A study examines an alternative splicing plays a crucial role in maintaining adult muscle mass, which has implications in aging and chronic disease. Despite the importance that changes in muscle mass have in aging, overall body metabolism and chronic disease, they still do not fully understand the mechanisms that contribute to the maintenance of adult muscle mass. The study was in the journal Cell Reports.

Some cell signaling and metabolic pathways have been studied regarding their involvement in sustaining adult muscle mass, but not alternative splicing," said Dr. Thomas Cooper, professor of pathology & immunology, of molecular and cellular biology and molecular physiology and biophysics at Baylor College of Medicine.

Alternative Splicing

Alternative splicing is a cellular mechanism that allows cells to produce many different proteins from a single gene. A gene can be visualized as a short string of 'beads' or exons. Each bead codes for a different piece of the final protein. Alternative splicing allows the cell to make different proteins by combining the 'beads' in different ways.

Splicing Regulators

The researchers and other groups previously determined that alternative splicing regulators Rbfox1 and Rbfox2 were required for muscle development and function, but Cooper's group hypothesized that the two proteins worked together, and their combined role in adult muscle had not been studied before.

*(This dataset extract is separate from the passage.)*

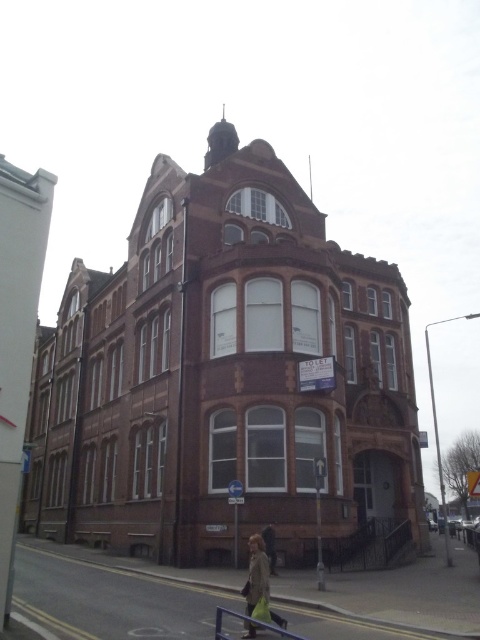 Between light brown leather coat at lower center and metallic gray railing at lower center, which one is positioned higher?

light brown leather coat at lower center is above.

Does point (280, 625) come behind point (264, 624)?

Yes, point (280, 625) is farther from viewer.

Image resolution: width=480 pixels, height=640 pixels. Find the location of `light brown leather coat at lower center`. light brown leather coat at lower center is located at coordinates (256, 573). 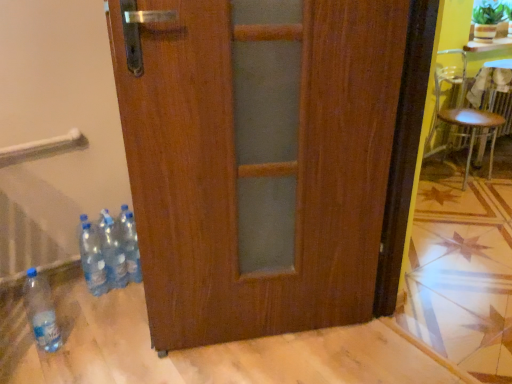 Where is `blank space to the left of transparent plastic bottles at lower left, marked as the third bottle in a right-to-left arrangement`? This screenshot has height=384, width=512. blank space to the left of transparent plastic bottles at lower left, marked as the third bottle in a right-to-left arrangement is located at coordinates click(67, 296).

Role Of Muscle Maintenance

To determine whether alternative splicing played a role in adult muscle maintenance, we disrupted the process in adult mice by knocking out the genes Rbfox1 and Rbfox2 only in skeletal muscles. Then, they looked at the effect this disruption had on muscles in the animals' limbs.

The critical role of alternative splicing

They observed that the knockout mice rapidly lost about half of their skeletal muscle mass within four weeks. Two weeks after knocking out the genes Rbfox1 and Rbfox2, hundreds of other genes altered their expression and other genes their alternative splicing, including the capn3 gene, which switched splicing to produce an active form of a protease, an enzyme that degrades proteins.

Taking all our observations together, they attributed the loss of muscle mass to an increase in degradation of muscle protein rather than a reduction of protein synthesis. The results indicate that the Rbfox splicing regulators, which are highly conserved from the worm C. elegans to humans, are essential for maintaining skeletal muscle mass in adult mice.

Our contribution has implications for studies on the role of muscle mass in metabolism and on muscle mass loss in aging and chronic disease.